* EXERCISE INSTRUCTIONS *
In the records below, find the line that contains "Image resolution: width=1280 pixels, height=1391" and repeat it, along with each line after it, exactly as written.

* DATA RECORDS *
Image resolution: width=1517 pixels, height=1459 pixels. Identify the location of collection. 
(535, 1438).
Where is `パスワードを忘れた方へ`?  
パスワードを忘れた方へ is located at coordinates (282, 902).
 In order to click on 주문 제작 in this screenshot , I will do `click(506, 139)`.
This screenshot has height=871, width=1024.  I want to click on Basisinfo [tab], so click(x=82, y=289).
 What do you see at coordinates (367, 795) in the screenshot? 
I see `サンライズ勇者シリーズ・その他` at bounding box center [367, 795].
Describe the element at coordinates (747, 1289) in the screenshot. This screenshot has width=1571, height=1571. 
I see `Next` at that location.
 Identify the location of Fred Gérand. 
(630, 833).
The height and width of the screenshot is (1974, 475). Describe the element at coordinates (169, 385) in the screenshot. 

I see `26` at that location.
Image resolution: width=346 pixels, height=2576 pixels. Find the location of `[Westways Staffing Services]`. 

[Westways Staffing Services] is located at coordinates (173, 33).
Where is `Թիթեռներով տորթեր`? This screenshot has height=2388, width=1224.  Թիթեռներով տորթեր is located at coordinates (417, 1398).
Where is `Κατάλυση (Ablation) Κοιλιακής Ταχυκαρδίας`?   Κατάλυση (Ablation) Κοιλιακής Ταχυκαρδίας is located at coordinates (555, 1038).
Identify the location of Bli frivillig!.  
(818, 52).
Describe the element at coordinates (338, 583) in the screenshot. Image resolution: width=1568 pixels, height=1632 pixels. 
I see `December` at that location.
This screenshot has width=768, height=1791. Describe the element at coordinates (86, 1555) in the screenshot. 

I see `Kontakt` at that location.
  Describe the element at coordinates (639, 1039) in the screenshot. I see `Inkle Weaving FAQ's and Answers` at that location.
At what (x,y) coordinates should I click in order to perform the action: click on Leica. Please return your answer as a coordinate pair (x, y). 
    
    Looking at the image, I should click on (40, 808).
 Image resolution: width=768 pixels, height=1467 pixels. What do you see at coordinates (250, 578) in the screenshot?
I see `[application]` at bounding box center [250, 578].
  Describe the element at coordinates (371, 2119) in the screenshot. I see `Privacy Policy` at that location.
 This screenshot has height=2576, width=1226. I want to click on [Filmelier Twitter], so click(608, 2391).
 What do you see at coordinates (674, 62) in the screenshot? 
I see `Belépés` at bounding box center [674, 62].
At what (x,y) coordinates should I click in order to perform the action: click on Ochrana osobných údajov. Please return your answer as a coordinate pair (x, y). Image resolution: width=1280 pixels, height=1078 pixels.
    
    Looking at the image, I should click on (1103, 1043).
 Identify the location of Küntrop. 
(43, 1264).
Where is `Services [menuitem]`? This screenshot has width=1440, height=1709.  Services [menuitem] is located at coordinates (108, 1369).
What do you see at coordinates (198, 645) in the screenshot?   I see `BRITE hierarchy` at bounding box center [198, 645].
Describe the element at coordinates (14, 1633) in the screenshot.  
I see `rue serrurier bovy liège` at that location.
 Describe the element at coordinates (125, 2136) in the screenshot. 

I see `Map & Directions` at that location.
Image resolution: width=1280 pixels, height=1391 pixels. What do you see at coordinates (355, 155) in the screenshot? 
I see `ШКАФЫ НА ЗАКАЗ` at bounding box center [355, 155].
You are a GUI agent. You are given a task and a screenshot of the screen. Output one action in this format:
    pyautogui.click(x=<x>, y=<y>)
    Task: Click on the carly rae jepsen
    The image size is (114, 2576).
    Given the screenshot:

* EXPECTED ANSWER *
Image resolution: width=1280 pixels, height=1391 pixels. What do you see at coordinates (355, 155) in the screenshot? 
I see `ШКАФЫ НА ЗАКАЗ` at bounding box center [355, 155].
You are a GUI agent. You are given a task and a screenshot of the screen. Output one action in this format:
    pyautogui.click(x=<x>, y=<y>)
    Task: Click on the carly rae jepsen
    The image size is (114, 2576).
    Given the screenshot:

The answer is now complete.